James Brindley (born 1716, Tunstead, near Buxton, Derbyshire, England—died September 30, 1772, Turnhurst, Staffordshire) was a pioneer canal builder, who constructed the Bridgewater Canal from Worsley to Manchester, which is recognized as the first English canal of major economic importance.
Beginning as a millwright, Brindley designed and built an engine for draining coalpits at Clifton, Lancashire, in 1752. In 1759 Francis Egerton, 3rd duke of Bridgewater, hired him to build a 16-km (10-mile) canal to transport coal from the duke’s mines at Worsley to the textile-manufacturing centre at Manchester. Brindley’s solution to the problem included a subterranean channel, extending from the barge basin at the head of the canal into the mines, and the Barton Aqueduct, which carried the canal over the River Irwell.

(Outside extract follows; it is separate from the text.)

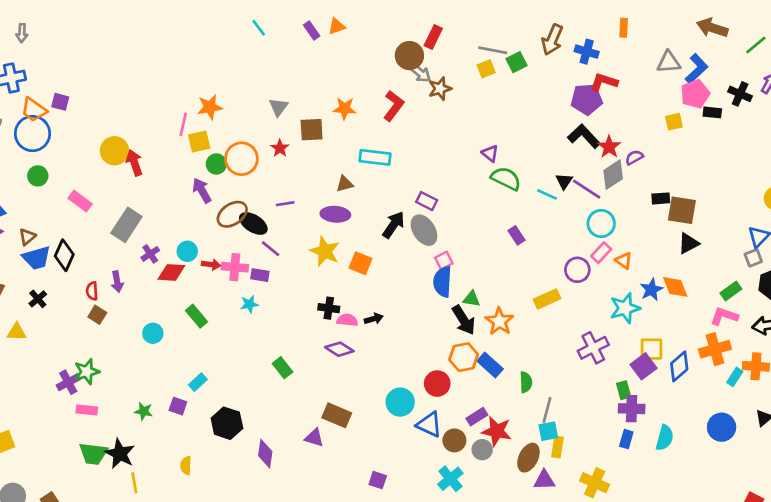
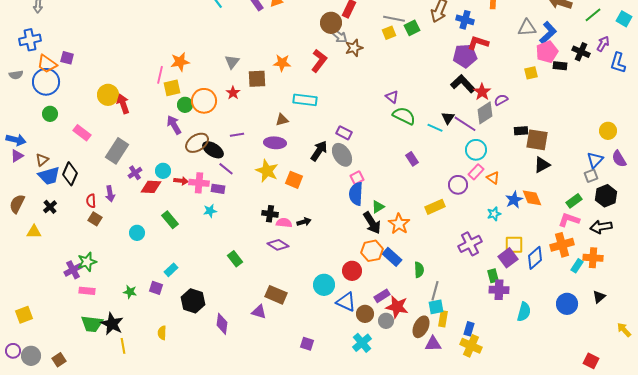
green triangle: (472, 299) -> (378, 207), turned -40
cyan star: (625, 308) -> (494, 214), size x0.6
blue rectangle: (626, 439) -> (469, 329), moved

The success of that canal encouraged similar projects: the Grand Trunk Canal, penetrating the central ridge of England by the Harecastle Tunnel, and the Staffordshire and Worcestershire, the Coventry, the Oxford, the old Birmingham, and the Chesterfield canals, all designed and, with one exception, executed by Brindley. In all, he was responsible for a network of canals totaling about 580 km (360 miles). The improvement in communications helped to hasten the Industrial Revolution. Brindley, a self-made engineer, undertook all his works without written calculations or drawings, leaving no records except the works themselves.